## DATA PROVIDED
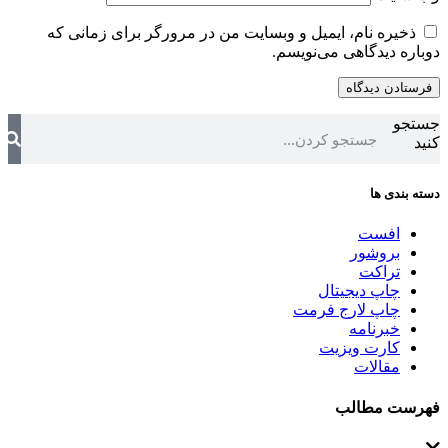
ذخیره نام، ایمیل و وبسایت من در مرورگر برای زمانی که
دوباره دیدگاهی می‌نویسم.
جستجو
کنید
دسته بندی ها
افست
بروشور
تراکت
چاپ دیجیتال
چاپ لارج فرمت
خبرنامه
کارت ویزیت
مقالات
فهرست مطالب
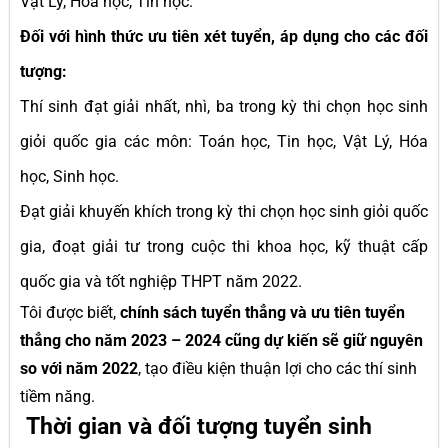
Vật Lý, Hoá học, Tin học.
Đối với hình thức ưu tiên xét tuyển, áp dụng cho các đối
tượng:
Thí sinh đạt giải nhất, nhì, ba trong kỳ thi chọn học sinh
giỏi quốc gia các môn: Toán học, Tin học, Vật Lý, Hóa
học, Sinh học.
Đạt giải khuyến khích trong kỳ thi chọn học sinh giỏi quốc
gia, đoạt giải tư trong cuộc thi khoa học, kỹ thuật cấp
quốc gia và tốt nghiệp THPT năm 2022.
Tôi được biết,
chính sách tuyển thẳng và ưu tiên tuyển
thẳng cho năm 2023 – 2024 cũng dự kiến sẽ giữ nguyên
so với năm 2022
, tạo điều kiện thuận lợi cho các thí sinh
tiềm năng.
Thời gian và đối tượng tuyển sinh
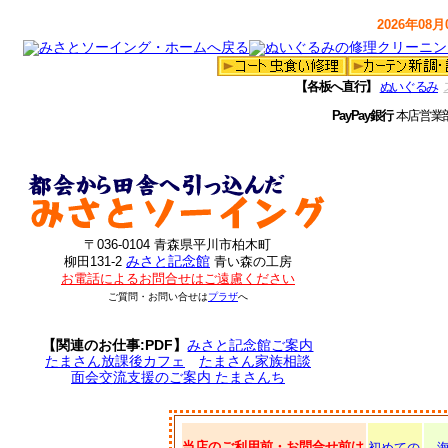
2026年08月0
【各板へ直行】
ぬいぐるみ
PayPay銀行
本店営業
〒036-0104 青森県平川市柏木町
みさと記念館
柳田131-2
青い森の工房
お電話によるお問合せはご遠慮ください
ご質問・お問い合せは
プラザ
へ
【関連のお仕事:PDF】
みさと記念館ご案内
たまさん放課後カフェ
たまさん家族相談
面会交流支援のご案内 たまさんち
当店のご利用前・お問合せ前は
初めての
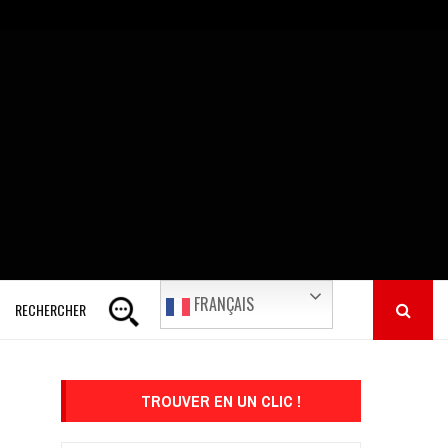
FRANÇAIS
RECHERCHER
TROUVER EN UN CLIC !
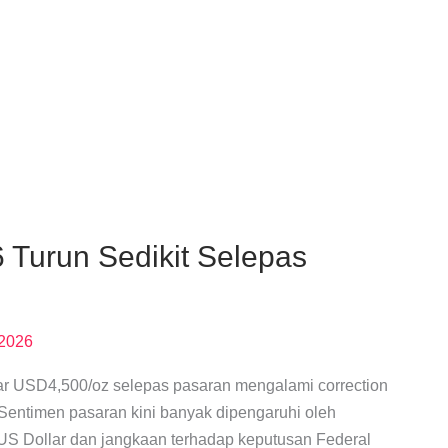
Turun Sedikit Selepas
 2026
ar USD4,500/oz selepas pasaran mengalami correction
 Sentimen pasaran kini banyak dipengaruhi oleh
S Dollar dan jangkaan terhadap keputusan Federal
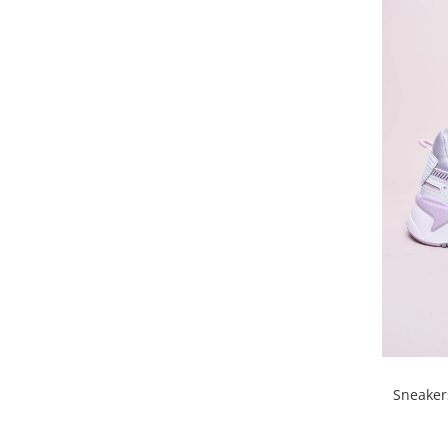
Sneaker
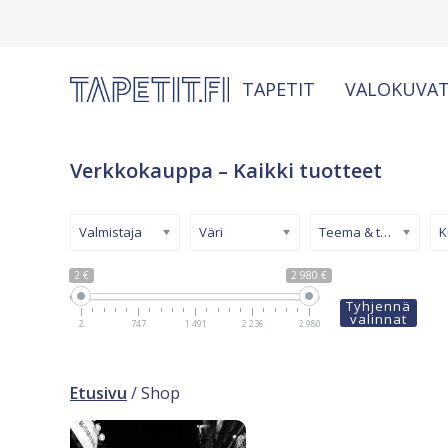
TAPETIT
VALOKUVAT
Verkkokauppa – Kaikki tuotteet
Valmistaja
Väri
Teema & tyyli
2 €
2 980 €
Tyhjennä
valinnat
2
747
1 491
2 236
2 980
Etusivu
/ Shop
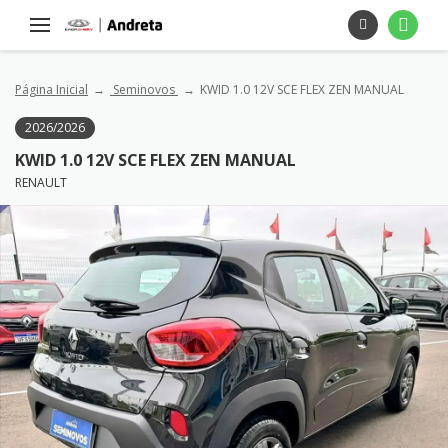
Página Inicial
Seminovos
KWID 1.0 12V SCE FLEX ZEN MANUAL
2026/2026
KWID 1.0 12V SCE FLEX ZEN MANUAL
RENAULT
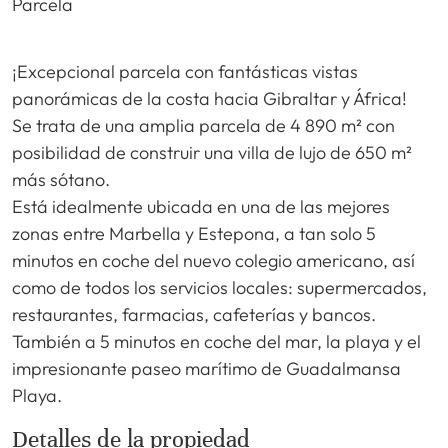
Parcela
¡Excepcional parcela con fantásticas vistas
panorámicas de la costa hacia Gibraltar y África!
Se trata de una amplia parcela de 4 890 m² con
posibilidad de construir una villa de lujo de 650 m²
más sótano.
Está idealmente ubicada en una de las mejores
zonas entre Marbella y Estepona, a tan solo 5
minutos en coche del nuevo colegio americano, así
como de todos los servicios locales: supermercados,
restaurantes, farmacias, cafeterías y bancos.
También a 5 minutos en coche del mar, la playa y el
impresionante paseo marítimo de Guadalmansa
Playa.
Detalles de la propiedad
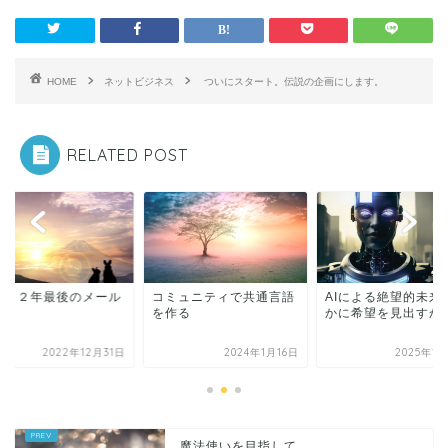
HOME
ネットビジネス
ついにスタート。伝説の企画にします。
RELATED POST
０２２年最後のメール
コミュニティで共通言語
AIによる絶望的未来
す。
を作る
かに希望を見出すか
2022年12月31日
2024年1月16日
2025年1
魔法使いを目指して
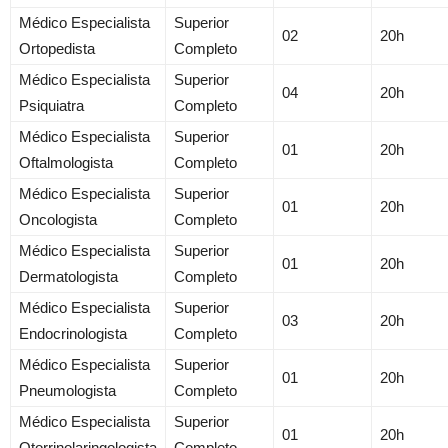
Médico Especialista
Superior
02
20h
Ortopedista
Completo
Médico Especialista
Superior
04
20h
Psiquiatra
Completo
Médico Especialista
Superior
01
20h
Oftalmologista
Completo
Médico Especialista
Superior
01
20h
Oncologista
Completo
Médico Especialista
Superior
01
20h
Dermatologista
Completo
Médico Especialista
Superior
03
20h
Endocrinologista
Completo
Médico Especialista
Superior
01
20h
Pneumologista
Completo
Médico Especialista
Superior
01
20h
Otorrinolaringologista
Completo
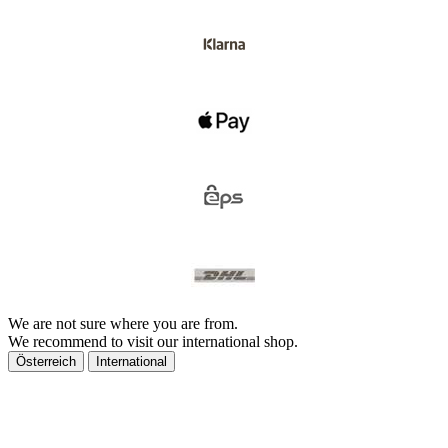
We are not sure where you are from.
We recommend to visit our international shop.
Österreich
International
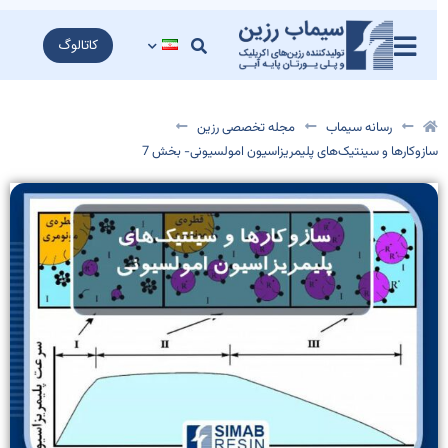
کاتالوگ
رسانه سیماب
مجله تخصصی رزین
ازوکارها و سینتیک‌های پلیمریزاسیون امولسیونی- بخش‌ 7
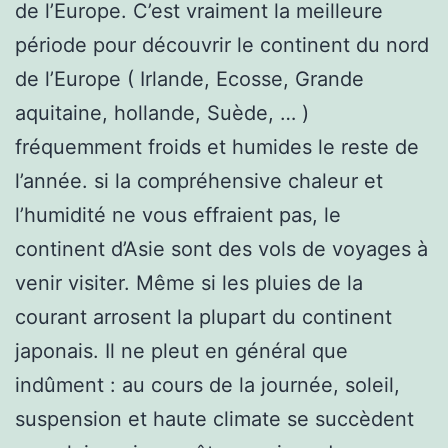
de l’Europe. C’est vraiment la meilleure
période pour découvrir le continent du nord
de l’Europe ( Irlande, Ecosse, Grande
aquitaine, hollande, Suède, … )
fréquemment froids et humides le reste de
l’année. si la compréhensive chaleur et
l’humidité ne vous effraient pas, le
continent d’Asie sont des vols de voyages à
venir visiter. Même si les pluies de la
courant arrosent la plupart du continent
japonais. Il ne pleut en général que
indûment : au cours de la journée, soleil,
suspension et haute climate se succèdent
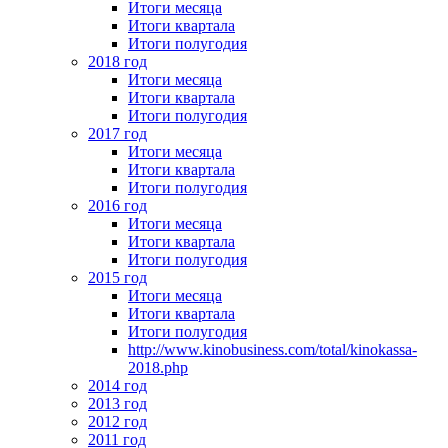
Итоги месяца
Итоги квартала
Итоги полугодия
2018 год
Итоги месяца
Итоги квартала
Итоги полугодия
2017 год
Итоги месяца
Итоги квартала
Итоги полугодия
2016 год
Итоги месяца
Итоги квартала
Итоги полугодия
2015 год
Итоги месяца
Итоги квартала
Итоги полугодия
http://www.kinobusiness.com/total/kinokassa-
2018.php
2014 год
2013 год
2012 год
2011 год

## YOUR GOAL
A verbatim reproduction is expected: starting at the line above that has "2022年12月31日", ending at the line that has "continent d’Asie sont des vols de voyages à", both included, and with no pictures and no other lines.

## OUTPUT FOR THIS TASK
2022年12月31日
2024年1月16日
2025年1
魔法使いを目指して
Médico Especialista
Superior
02
20h
Ortopedista
Completo
Médico Especialista
Superior
04
20h
Psiquiatra
Completo
Médico Especialista
Superior
01
20h
Oftalmologista
Completo
Médico Especialista
Superior
01
20h
Oncologista
Completo
Médico Especialista
Superior
01
20h
Dermatologista
Completo
Médico Especialista
Superior
03
20h
Endocrinologista
Completo
Médico Especialista
Superior
01
20h
Pneumologista
Completo
Médico Especialista
Superior
01
20h
Otorrinolaringologista
Completo
We are not sure where you are from.
We recommend to visit our international shop.
Österreich
International
کاتالوگ
رسانه سیماب
مجله تخصصی رزین
ازوکارها و سینتیک‌های پلیمریزاسیون امولسیونی- بخش‌ 7
de l’Europe. C’est vraiment la meilleure
période pour découvrir le continent du nord
de l’Europe ( Irlande, Ecosse, Grande
aquitaine, hollande, Suède, … )
fréquemment froids et humides le reste de
l’année. si la compréhensive chaleur et
l’humidité ne vous effraient pas, le
continent d’Asie sont des vols de voyages à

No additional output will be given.